WURFL is a time-honored tool to do User-Agent (and more generally HTTP request) analysis and obtain easily consumable device/browser information. This is the de-facto standard in the Ad Tech industry to squeeze the last drop of information out of HTTP requests, thanks to a proprietary database. In practice, code will look something like:

from pywurfl.wurfl import Wurfl

# Create a WURFL Engine.
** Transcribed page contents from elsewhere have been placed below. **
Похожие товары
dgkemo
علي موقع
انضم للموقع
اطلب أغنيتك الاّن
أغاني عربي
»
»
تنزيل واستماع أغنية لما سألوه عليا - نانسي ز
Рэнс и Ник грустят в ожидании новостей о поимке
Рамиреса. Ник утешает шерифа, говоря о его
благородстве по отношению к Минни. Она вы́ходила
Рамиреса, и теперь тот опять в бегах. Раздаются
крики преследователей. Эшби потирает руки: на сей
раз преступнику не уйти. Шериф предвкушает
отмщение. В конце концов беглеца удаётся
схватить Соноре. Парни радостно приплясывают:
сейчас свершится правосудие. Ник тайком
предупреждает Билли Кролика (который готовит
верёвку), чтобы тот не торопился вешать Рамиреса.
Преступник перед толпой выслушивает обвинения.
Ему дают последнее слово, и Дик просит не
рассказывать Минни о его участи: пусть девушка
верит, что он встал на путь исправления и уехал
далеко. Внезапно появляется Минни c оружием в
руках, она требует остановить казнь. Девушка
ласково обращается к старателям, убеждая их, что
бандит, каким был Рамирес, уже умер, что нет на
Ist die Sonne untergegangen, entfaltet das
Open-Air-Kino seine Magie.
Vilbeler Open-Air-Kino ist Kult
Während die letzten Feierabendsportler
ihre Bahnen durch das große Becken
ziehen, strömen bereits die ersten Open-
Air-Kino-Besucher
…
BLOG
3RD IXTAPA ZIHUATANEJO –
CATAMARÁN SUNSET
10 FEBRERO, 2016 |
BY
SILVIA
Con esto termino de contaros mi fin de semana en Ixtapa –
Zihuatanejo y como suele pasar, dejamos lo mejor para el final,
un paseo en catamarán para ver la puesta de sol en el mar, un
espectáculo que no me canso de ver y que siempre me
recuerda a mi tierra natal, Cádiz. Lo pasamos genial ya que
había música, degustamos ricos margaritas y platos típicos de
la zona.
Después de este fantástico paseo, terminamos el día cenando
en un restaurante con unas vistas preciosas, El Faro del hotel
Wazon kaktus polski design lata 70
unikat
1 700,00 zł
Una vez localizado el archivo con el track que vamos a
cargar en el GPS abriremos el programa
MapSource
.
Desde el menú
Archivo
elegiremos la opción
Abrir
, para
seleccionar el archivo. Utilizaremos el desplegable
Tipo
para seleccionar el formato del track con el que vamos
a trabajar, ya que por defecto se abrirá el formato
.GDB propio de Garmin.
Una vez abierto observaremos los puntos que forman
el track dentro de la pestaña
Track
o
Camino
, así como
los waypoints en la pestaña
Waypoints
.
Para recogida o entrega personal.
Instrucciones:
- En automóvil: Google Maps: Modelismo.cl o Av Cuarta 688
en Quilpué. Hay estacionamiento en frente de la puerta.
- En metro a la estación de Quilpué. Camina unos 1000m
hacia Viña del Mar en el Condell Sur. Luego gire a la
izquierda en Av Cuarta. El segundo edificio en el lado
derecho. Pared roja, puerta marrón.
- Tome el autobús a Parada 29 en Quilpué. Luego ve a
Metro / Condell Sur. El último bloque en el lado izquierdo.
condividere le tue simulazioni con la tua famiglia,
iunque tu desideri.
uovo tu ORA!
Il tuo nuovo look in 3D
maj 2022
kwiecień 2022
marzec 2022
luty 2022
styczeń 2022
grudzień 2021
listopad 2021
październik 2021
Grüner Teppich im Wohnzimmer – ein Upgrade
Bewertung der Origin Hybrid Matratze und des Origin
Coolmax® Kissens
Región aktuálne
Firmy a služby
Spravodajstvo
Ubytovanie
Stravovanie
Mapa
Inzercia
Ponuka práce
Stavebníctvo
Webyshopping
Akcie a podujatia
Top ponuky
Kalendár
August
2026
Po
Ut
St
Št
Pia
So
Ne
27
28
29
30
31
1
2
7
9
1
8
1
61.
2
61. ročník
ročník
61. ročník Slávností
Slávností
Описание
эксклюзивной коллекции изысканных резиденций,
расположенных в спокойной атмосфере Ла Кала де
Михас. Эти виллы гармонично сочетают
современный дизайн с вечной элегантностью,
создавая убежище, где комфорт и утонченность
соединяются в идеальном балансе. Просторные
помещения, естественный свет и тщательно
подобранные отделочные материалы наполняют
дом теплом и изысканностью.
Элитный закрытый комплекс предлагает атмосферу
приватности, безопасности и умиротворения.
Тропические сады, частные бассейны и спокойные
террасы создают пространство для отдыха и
Please note that the installed wurfl.zip path may change.
# for example, on OS X systems, it will be in `/usr/local/share/wurfl/wurfl.zip`
# on Linux systems, it will be in `/usr/share/wurfl/wurfl.zip`.
wurfl = Wurfl('/usr/share/wurfl/wurfl.zip')

# Lookup an HTTP request
http_request = {
    "accept-encoding": "gzip, deflate, br",
    "accept-language": "en-US,en;q=0.9",
    "accept": "text/html,application/xhtml+xml,application/xml;q=0.9,image/webp",
    "user-agent": " Mozilla/5.0 (Linux; Android 10; SM-G981U1) AppleWebKit/537.36 (KHTML, like Gecko) Chrome/80.0.3987.132 Mobile Safari/537.36",
}
dev = wurfl.parse_headers(http_request)

# You can also lookup a device with just the user-agent string
# dev = wurfl.parse_useragent(user_agent)

# retrieve some properties and capabilities values

# WURFL device ID:
print("device id =", dev.id)

# Some static capabilities:
static_capabilities = ["model_name", "brand_name", "device_os"]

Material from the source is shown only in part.